- _THE PROBLEM_:
Gather up every line from the entries below that uses the word "молодняка".

----- RECORDS SHOWN

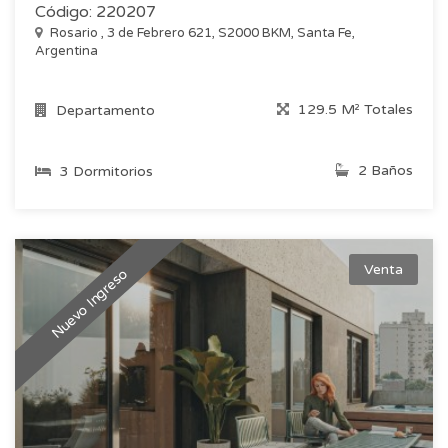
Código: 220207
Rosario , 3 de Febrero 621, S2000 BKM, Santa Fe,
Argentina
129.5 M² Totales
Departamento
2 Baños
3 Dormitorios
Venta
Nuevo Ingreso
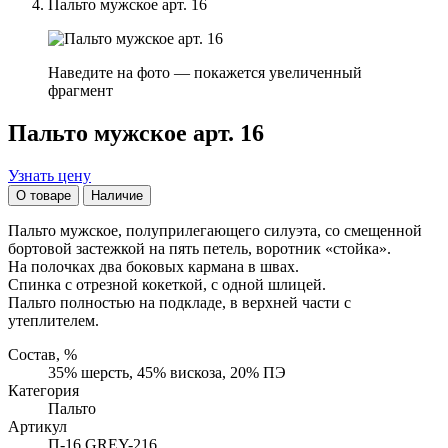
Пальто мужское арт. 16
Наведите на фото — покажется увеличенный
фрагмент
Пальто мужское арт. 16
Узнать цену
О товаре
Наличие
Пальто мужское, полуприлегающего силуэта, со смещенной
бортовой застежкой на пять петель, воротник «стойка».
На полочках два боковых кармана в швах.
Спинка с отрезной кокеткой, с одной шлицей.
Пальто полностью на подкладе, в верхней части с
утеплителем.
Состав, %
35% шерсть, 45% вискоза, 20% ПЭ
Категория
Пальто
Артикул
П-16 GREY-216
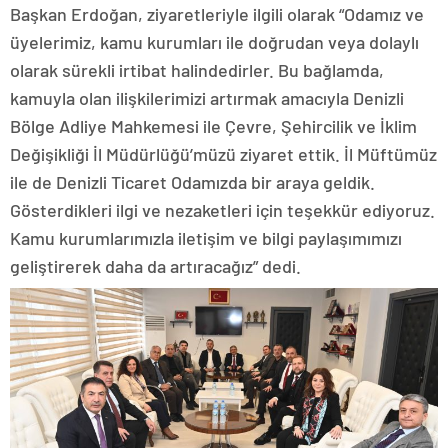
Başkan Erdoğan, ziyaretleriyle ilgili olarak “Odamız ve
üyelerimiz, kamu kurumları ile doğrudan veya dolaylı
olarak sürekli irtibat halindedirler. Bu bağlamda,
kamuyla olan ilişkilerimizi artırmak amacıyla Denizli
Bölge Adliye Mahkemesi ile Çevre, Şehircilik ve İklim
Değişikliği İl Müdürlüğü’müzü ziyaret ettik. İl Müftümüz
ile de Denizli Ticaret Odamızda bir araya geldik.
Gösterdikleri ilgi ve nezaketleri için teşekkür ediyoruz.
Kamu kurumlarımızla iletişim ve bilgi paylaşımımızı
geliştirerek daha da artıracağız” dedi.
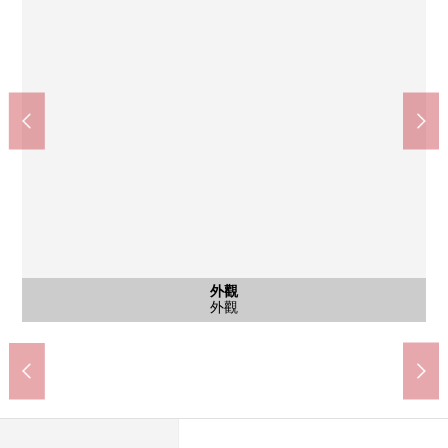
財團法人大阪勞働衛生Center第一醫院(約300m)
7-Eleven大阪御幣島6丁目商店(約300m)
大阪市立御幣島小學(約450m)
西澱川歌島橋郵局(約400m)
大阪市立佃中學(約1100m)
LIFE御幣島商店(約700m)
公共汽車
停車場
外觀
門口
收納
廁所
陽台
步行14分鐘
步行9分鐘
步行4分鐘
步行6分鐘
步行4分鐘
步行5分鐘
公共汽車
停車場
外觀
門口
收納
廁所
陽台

----------
----- RECORDS SHOWN

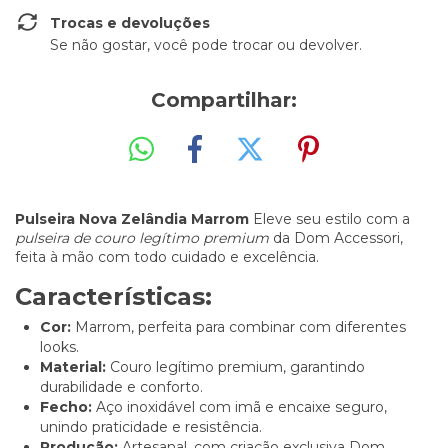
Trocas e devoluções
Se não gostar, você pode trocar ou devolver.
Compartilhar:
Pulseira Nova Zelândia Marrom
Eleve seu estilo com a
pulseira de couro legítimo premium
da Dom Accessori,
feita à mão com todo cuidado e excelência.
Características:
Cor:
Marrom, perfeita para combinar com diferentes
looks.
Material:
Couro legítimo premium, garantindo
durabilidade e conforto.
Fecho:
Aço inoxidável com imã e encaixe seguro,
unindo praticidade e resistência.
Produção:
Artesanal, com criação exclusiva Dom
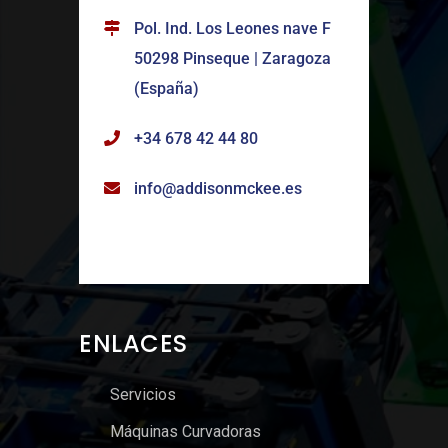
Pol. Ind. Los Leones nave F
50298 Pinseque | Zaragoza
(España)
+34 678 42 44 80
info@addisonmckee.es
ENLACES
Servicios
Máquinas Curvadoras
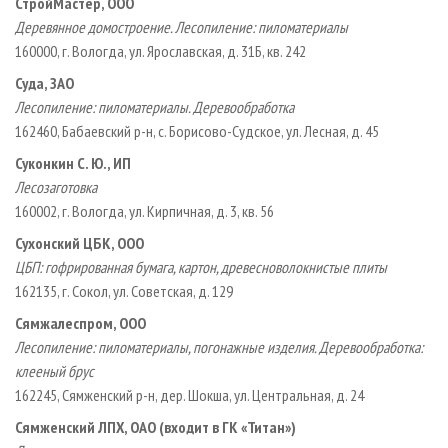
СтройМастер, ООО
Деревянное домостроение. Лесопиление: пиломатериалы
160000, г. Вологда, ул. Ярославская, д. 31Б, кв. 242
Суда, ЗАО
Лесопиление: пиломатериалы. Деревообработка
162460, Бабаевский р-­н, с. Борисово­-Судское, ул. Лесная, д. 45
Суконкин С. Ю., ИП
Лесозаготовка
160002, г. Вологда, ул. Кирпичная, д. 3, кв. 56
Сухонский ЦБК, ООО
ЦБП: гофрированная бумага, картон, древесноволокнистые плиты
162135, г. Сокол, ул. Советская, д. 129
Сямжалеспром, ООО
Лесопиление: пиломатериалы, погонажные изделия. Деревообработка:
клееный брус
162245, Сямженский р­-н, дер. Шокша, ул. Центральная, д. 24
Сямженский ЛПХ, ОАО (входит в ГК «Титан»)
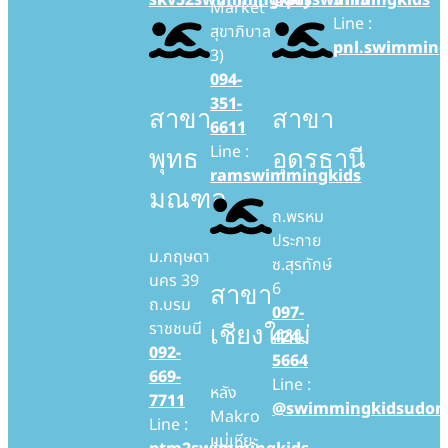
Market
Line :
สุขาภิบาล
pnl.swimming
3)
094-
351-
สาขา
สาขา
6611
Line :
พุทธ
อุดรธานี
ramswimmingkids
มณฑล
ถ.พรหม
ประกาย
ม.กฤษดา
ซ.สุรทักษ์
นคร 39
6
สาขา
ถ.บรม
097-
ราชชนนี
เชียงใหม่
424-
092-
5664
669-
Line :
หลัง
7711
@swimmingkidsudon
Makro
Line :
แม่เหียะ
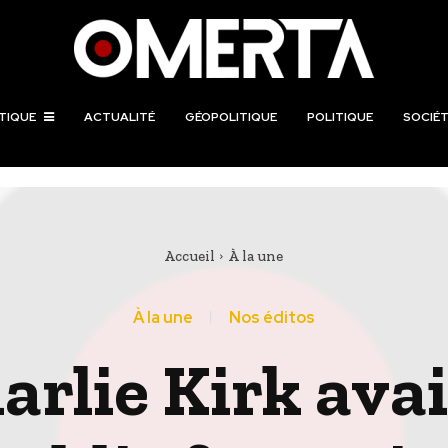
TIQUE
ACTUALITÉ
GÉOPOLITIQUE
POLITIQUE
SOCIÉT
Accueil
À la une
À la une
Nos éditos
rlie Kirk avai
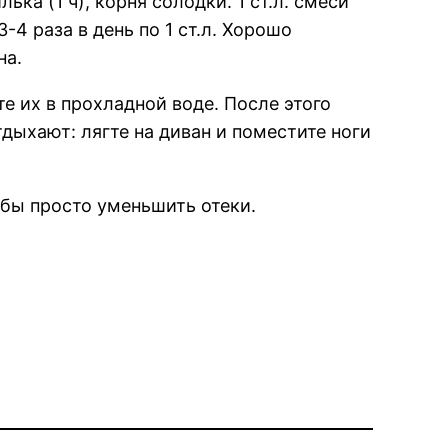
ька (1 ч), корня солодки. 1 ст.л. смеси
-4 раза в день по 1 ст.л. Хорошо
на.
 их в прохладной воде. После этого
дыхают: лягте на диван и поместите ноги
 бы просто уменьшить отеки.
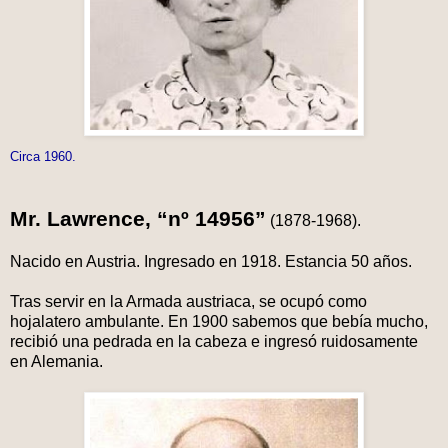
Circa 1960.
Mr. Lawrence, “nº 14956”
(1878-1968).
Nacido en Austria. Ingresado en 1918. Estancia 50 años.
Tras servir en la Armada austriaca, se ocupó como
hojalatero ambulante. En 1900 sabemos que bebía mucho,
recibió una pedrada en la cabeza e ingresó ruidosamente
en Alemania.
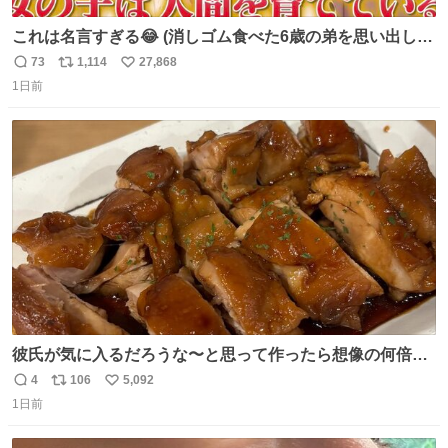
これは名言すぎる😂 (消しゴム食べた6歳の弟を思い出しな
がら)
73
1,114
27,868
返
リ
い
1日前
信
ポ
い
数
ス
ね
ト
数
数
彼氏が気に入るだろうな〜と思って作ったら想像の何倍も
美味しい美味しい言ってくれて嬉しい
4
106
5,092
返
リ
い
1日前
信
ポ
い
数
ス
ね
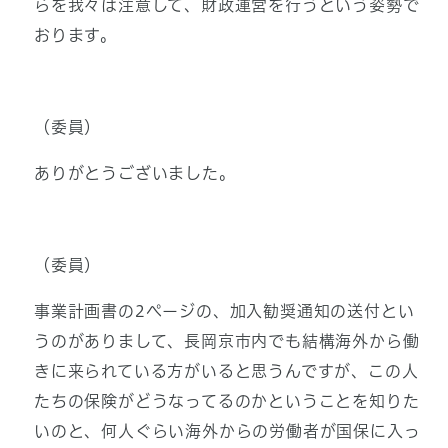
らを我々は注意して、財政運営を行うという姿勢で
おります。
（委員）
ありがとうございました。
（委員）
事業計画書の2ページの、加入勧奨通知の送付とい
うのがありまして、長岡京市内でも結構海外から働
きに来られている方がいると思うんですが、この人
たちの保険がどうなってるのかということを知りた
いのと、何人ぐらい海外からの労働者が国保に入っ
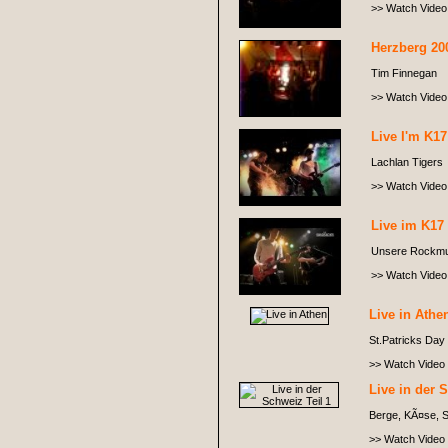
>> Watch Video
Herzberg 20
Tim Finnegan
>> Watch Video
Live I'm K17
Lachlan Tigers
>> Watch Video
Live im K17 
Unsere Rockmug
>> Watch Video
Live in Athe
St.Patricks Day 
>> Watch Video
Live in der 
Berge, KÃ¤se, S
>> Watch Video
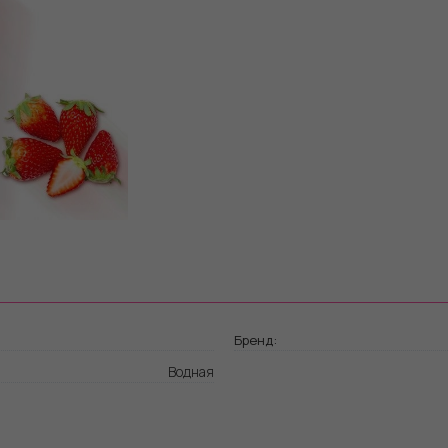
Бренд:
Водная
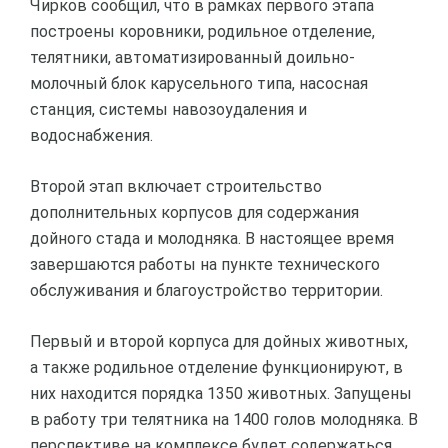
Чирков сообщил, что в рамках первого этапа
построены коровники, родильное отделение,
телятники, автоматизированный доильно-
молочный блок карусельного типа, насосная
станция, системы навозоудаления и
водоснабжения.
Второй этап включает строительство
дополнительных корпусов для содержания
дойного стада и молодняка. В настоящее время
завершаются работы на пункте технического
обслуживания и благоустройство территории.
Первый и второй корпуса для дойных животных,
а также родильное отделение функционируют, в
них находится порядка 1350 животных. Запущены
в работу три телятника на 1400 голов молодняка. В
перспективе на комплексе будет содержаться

----------

- _PROBLEM SOLUTION_:
дойного стада и молодняка. В настоящее время
в работу три телятника на 1400 голов молодняка. В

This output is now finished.